For the first time, in a very long time, the trailing twelve-month (TTM) net sales for the Hilco Parts Index (HPI) decreased from year-ago levels. HPI companies were flush with inventory at the beginning of the quarter in preparation for the usually strong spring selling season. When the pandemic took hold in March, everyone would have preferred to have the “cash” as opposed to the extra inventory. However, when sales began to recover, and replenishment stock was not readily available, the inventory proved to be a godsend. Although sales were down for the quarter overall, there was sequential improvement month-to-month. No one is expecting sales to recover to pre-COVID levels for at least a year, but early sales results for the third-quarter are supporting a continued positive trend.

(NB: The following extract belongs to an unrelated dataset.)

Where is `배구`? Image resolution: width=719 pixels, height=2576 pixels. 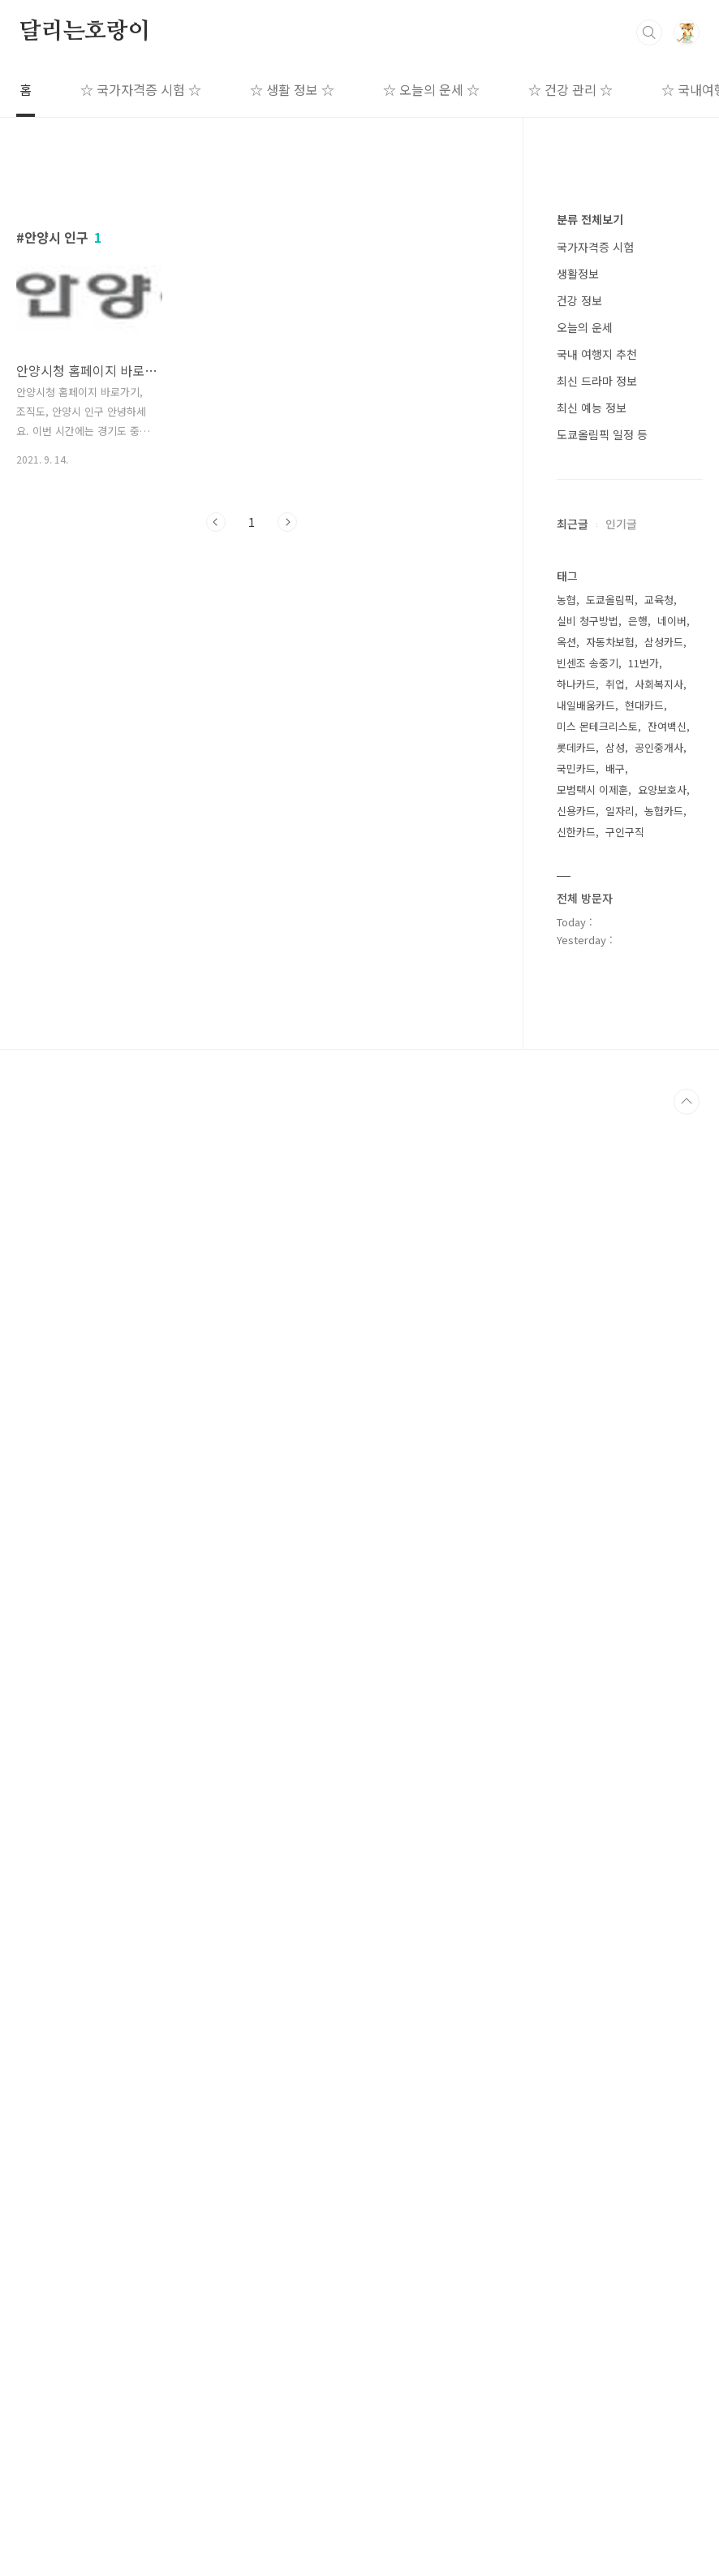 배구 is located at coordinates (615, 1742).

Retail sales outperformed commercial sales during the quarter. It is evident from the sharp upturn in retail sales that the receipt of governmental stimulus payments under the CARES Act was the first catalyst supporting sales growth which was then supplanted by the enhanced unemployment benefits as the quarter progressed. DIFM did not start to turn around until the reopening of the economy and the partial recovery of mile drivens. Appearance (car care), accessory, and performance (hobby-related) categories performed particularly well. These categories typically perform at an average level at best during a normal recession, when people defer discretionary spending. This time around, however, people have more time on their hands and more discretionary income because there are fewer alternatives (sports, events, restaurants) on which to spend their money.
Before the end of the first quarter, most companies had already implemented cost savings measures in an effort to be prepared for the worst. It is difficult to plan for something that no one in the modern era has ever experienced before. One industry chief executive, for example, characterized the quarter just ended as the “most remarkably difficult quarter ever experienced.” But the hard decisions made in the waning hours of the first quarter began to pay dividends in the second. Gross margins for HPI companies improved by 43 basis points from the prior quarter and 77 basis point from the prior year. In so many words, the chief executives of these aftermarket parts companies have promised to leverage the hard lessons learned and to explore ways to make the temporary savings permanent.
About the Index:
The Hilco Parts Index is comprised of six publicly traded companies that distribute aftermarket parts, namely Advance Auto Parts (Advance), AutoZone, Genuine Parts (NAPA), LKQ, O’Reilly Auto Parts (O’Reilly), and Uni-Select. Advance, AutoZone, NAPA, and O’Reilly are the four traditional parts distributors in North America with strong commercial (do-it-for-me or DIFM) and retail (do-it-yourself or DIY) programs. Uni-Select is a much smaller distributor with a strong presence in Canada and LKQ is largely a distributor of recycled (used) parts, as opposed to new parts.